- Data for processing:
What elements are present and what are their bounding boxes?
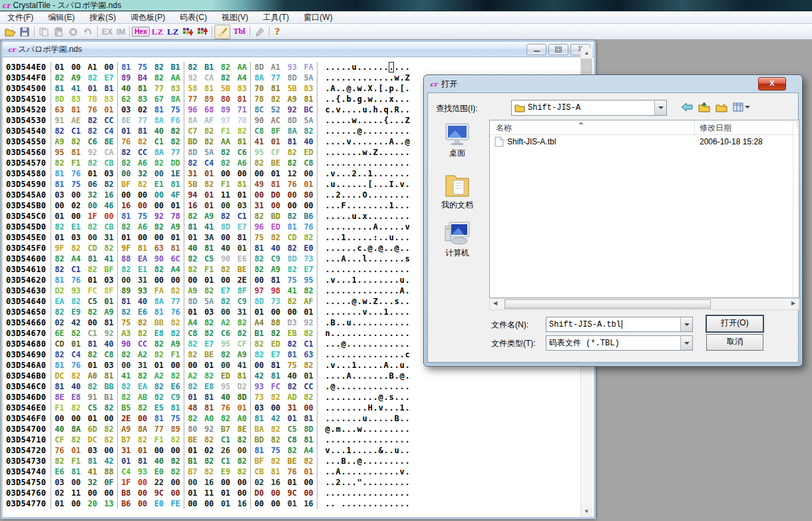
hex-byte[interactable]: 75 — [167, 413, 184, 424]
hex-byte[interactable]: CA — [201, 73, 218, 83]
hex-byte[interactable]: 00 — [268, 307, 284, 317]
hex-byte[interactable]: CF — [51, 434, 68, 445]
hex-byte[interactable]: F1 — [201, 264, 218, 275]
hex-byte[interactable]: E9 — [68, 307, 85, 317]
hex-byte[interactable]: 81 — [234, 94, 250, 104]
hex-byte[interactable]: 92 — [300, 317, 317, 328]
hex-byte[interactable]: C8 — [101, 349, 117, 360]
horizontal-scrollbar[interactable]: ◀ ▶ — [489, 298, 799, 310]
open-file-button[interactable] — [3, 25, 17, 39]
hex-byte[interactable]: 00 — [251, 168, 268, 179]
hex-byte[interactable]: 01 — [201, 168, 218, 179]
hex-byte[interactable]: 1E — [167, 168, 184, 179]
hex-byte[interactable]: C6 — [218, 328, 234, 339]
hex-byte[interactable]: 81 — [300, 434, 317, 445]
hex-byte[interactable]: C4 — [118, 466, 134, 477]
ascii-column[interactable]: .......u.....B.. — [325, 413, 410, 424]
hex-byte[interactable]: A2 — [134, 349, 151, 360]
menu-item-7[interactable]: 窗口(W) — [296, 11, 339, 23]
hex-byte[interactable]: 82 — [300, 232, 317, 243]
hex-byte[interactable]: E5 — [151, 403, 168, 413]
child-restore-button[interactable] — [548, 44, 568, 55]
hex-byte[interactable]: 80 — [300, 190, 317, 200]
hex-byte[interactable]: 32 — [134, 168, 151, 179]
hex-byte[interactable]: 01 — [268, 136, 284, 147]
hex-byte[interactable]: 91 — [85, 392, 101, 403]
hex-byte[interactable]: 81 — [201, 83, 218, 94]
lz-compress-button[interactable]: LZ — [150, 27, 165, 37]
hex-byte[interactable]: 31 — [101, 232, 117, 243]
hex-byte[interactable]: 31 — [184, 168, 201, 179]
ascii-column[interactable]: .............w.Z — [325, 73, 410, 83]
hex-byte[interactable]: 8C — [251, 104, 268, 115]
hex-byte[interactable]: 00 — [184, 275, 201, 285]
hex-byte[interactable]: 75 — [284, 360, 301, 371]
hex-byte[interactable]: 11 — [218, 190, 234, 200]
hex-byte[interactable]: 90 — [151, 254, 168, 264]
hex-byte[interactable]: FC — [268, 381, 284, 392]
hex-byte[interactable]: 82 — [151, 349, 168, 360]
hex-byte[interactable]: AF — [201, 115, 218, 126]
hex-byte[interactable]: 82 — [68, 434, 85, 445]
hex-byte[interactable]: 3A — [201, 232, 218, 243]
hex-byte[interactable]: 8F — [268, 126, 284, 136]
hex-byte[interactable]: 92 — [151, 211, 168, 222]
hex-byte[interactable]: 03 — [201, 307, 218, 317]
hex-byte[interactable]: A2 — [184, 371, 201, 381]
hex-byte[interactable]: 03 — [101, 275, 117, 285]
hex-byte[interactable]: BB — [151, 317, 168, 328]
scroll-up-arrow-icon[interactable]: ▲ — [581, 47, 592, 59]
hex-byte[interactable]: 82 — [234, 317, 250, 328]
column-header-name[interactable]: 名称 — [496, 122, 512, 134]
hex-byte[interactable]: 5A — [300, 73, 317, 83]
hex-byte[interactable]: 00 — [251, 190, 268, 200]
ascii-column[interactable]: .B..u........... — [325, 317, 410, 328]
hex-byte[interactable]: 31 — [134, 275, 151, 285]
hex-byte[interactable]: 8A — [184, 115, 201, 126]
hex-byte[interactable]: 82 — [68, 243, 85, 254]
hex-byte[interactable]: 81 — [201, 243, 218, 254]
hex-byte[interactable]: 81 — [68, 466, 85, 477]
hex-byte[interactable]: 8A — [284, 126, 301, 136]
file-name-dropdown-button[interactable] — [680, 317, 692, 331]
table-button[interactable]: Tbl — [230, 27, 248, 37]
ascii-column[interactable]: @.m...w......... — [325, 424, 410, 434]
hex-byte[interactable]: AE — [68, 115, 85, 126]
hex-byte[interactable]: AF — [300, 296, 317, 307]
hex-byte[interactable]: 82 — [251, 211, 268, 222]
hex-byte[interactable]: 52 — [268, 104, 284, 115]
hex-byte[interactable]: 82 — [284, 147, 301, 158]
hex-byte[interactable]: 67 — [151, 94, 168, 104]
hex-byte[interactable]: 40 — [300, 136, 317, 147]
hex-byte[interactable]: 95 — [218, 339, 234, 349]
hex-byte[interactable]: 40 — [101, 339, 117, 349]
hex-byte[interactable]: 81 — [101, 317, 117, 328]
ascii-column[interactable]: v...1.....&..u.. — [325, 445, 410, 456]
hex-byte[interactable]: BE — [201, 349, 218, 360]
hex-byte[interactable]: 76 — [218, 403, 234, 413]
hex-byte[interactable]: 70 — [251, 83, 268, 94]
ascii-column[interactable]: .......w.Z...... — [325, 147, 410, 158]
hex-byte[interactable]: 8A — [134, 424, 151, 434]
hex-byte[interactable]: 16 — [234, 498, 250, 509]
hex-byte[interactable]: 76 — [68, 168, 85, 179]
hex-byte[interactable]: 42 — [268, 413, 284, 424]
hex-byte[interactable]: 81 — [51, 360, 68, 371]
hex-byte[interactable]: E1 — [134, 264, 151, 275]
hex-byte[interactable]: 00 — [134, 190, 151, 200]
hex-byte[interactable]: D0 — [268, 190, 284, 200]
hex-byte[interactable]: 00 — [134, 498, 151, 509]
hex-byte[interactable]: B5 — [118, 403, 134, 413]
hex-byte[interactable]: 00 — [101, 413, 117, 424]
hex-byte[interactable]: 32 — [85, 477, 101, 488]
hex-byte[interactable]: 01 — [201, 200, 218, 211]
hex-byte[interactable]: BE — [284, 456, 301, 466]
hex-byte[interactable]: 00 — [85, 200, 101, 211]
file-type-combobox[interactable]: 码表文件 (*.TBL) — [546, 335, 693, 351]
hex-byte[interactable]: 82 — [201, 328, 218, 339]
hex-byte[interactable]: 5A — [300, 115, 317, 126]
hex-byte[interactable]: 00 — [101, 445, 117, 456]
hex-byte[interactable]: C4 — [68, 349, 85, 360]
hex-byte[interactable]: 81 — [151, 104, 168, 115]
hex-byte[interactable]: BD — [251, 434, 268, 445]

- Goal of the exercise: Once the pictures are dropped, repeat the data above exactly.

- Exercise result:
What elements are present and what are their bounding boxes?
hex-byte[interactable]: 75 — [167, 413, 184, 424]
hex-byte[interactable]: CA — [201, 73, 218, 83]
hex-byte[interactable]: 00 — [268, 307, 284, 317]
hex-byte[interactable]: CF — [51, 434, 68, 445]
hex-byte[interactable]: F1 — [201, 264, 218, 275]
hex-byte[interactable]: E9 — [68, 307, 85, 317]
hex-byte[interactable]: 81 — [234, 94, 250, 104]
hex-byte[interactable]: 92 — [300, 317, 317, 328]
hex-byte[interactable]: C8 — [101, 349, 117, 360]
horizontal-scrollbar[interactable]: ◀ ▶ — [489, 298, 799, 310]
open-file-button[interactable] — [3, 25, 17, 39]
hex-byte[interactable]: 00 — [251, 168, 268, 179]
hex-byte[interactable]: 01 — [201, 168, 218, 179]
hex-byte[interactable]: 1E — [167, 168, 184, 179]
hex-byte[interactable]: C6 — [218, 328, 234, 339]
hex-byte[interactable]: 81 — [300, 434, 317, 445]
hex-byte[interactable]: C4 — [118, 466, 134, 477]
ascii-column[interactable]: .......u.....B.. — [325, 413, 410, 424]
hex-byte[interactable]: A2 — [134, 349, 151, 360]
menu-item-7[interactable]: 窗口(W) — [296, 11, 339, 23]
hex-byte[interactable]: 82 — [300, 232, 317, 243]
hex-byte[interactable]: E5 — [151, 403, 168, 413]
child-restore-button[interactable] — [548, 44, 568, 55]
hex-byte[interactable]: 80 — [300, 190, 317, 200]
hex-byte[interactable]: 32 — [134, 168, 151, 179]
hex-byte[interactable]: 01 — [268, 136, 284, 147]
hex-byte[interactable]: 91 — [85, 392, 101, 403]
hex-byte[interactable]: 81 — [201, 83, 218, 94]
lz-compress-button[interactable]: LZ — [150, 27, 165, 37]
hex-byte[interactable]: 31 — [101, 232, 117, 243]
hex-byte[interactable]: 31 — [184, 168, 201, 179]
ascii-column[interactable]: .............w.Z — [325, 73, 410, 83]
hex-byte[interactable]: 8C — [251, 104, 268, 115]
hex-byte[interactable]: 00 — [184, 275, 201, 285]
hex-byte[interactable]: 75 — [284, 360, 301, 371]
hex-byte[interactable]: 11 — [218, 190, 234, 200]
hex-byte[interactable]: 90 — [151, 254, 168, 264]
hex-byte[interactable]: FC — [268, 381, 284, 392]
hex-byte[interactable]: 82 — [151, 349, 168, 360]
hex-byte[interactable]: AF — [201, 115, 218, 126]
hex-byte[interactable]: 82 — [68, 434, 85, 445]
hex-byte[interactable]: 3A — [201, 232, 218, 243]
hex-byte[interactable]: 8F — [268, 126, 284, 136]
hex-byte[interactable]: 92 — [151, 211, 168, 222]
hex-byte[interactable]: 03 — [201, 307, 218, 317]
hex-byte[interactable]: A2 — [184, 371, 201, 381]
hex-byte[interactable]: 03 — [101, 275, 117, 285]
hex-byte[interactable]: BB — [151, 317, 168, 328]
scroll-up-arrow-icon[interactable]: ▲ — [581, 47, 592, 59]
hex-byte[interactable]: 82 — [234, 317, 250, 328]
column-header-name[interactable]: 名称 — [496, 122, 512, 134]
hex-byte[interactable]: 5A — [300, 73, 317, 83]
hex-byte[interactable]: 00 — [251, 190, 268, 200]
ascii-column[interactable]: .B..u........... — [325, 317, 410, 328]
hex-byte[interactable]: 31 — [134, 275, 151, 285]
hex-byte[interactable]: 8A — [184, 115, 201, 126]
hex-byte[interactable]: 82 — [68, 243, 85, 254]
hex-byte[interactable]: 81 — [201, 243, 218, 254]
hex-byte[interactable]: 81 — [68, 466, 85, 477]
hex-byte[interactable]: 8A — [284, 126, 301, 136]
file-name-dropdown-button[interactable] — [680, 317, 692, 331]
table-button[interactable]: Tbl — [230, 27, 248, 37]
ascii-column[interactable]: @.m...w......... — [325, 424, 410, 434]
hex-byte[interactable]: AE — [68, 115, 85, 126]
hex-byte[interactable]: AF — [300, 296, 317, 307]
hex-byte[interactable]: 82 — [251, 211, 268, 222]
hex-byte[interactable]: 52 — [268, 104, 284, 115]
hex-byte[interactable]: 82 — [284, 147, 301, 158]
hex-byte[interactable]: 67 — [151, 94, 168, 104]
hex-byte[interactable]: 40 — [300, 136, 317, 147]
hex-byte[interactable]: 95 — [218, 339, 234, 349]
hex-byte[interactable]: 40 — [101, 339, 117, 349]
hex-byte[interactable]: 81 — [101, 317, 117, 328]
ascii-column[interactable]: v...1.....&..u.. — [325, 445, 410, 456]
hex-byte[interactable]: BE — [201, 349, 218, 360]
hex-byte[interactable]: 76 — [218, 403, 234, 413]
hex-byte[interactable]: 70 — [251, 83, 268, 94]
ascii-column[interactable]: .......w.Z...... — [325, 147, 410, 158]
hex-byte[interactable]: 8A — [134, 424, 151, 434]
hex-byte[interactable]: 16 — [234, 498, 250, 509]
hex-byte[interactable]: 76 — [68, 168, 85, 179]
hex-byte[interactable]: 42 — [268, 413, 284, 424]
hex-byte[interactable]: 81 — [51, 360, 68, 371]
hex-byte[interactable]: E1 — [134, 264, 151, 275]
hex-byte[interactable]: 00 — [134, 190, 151, 200]
hex-byte[interactable]: D0 — [268, 190, 284, 200]
hex-byte[interactable]: 00 — [134, 498, 151, 509]
hex-byte[interactable]: B5 — [118, 403, 134, 413]
hex-byte[interactable]: 00 — [101, 413, 117, 424]
hex-byte[interactable]: 32 — [85, 477, 101, 488]
hex-byte[interactable]: 01 — [201, 200, 218, 211]
hex-byte[interactable]: BE — [284, 456, 301, 466]
hex-byte[interactable]: 00 — [85, 200, 101, 211]
file-type-combobox[interactable]: 码表文件 (*.TBL) — [546, 335, 693, 351]
hex-byte[interactable]: 82 — [201, 328, 218, 339]
hex-byte[interactable]: 5A — [300, 115, 317, 126]
hex-byte[interactable]: 00 — [101, 445, 117, 456]
hex-byte[interactable]: C4 — [68, 349, 85, 360]
hex-byte[interactable]: 81 — [151, 104, 168, 115]
hex-byte[interactable]: BD — [251, 434, 268, 445]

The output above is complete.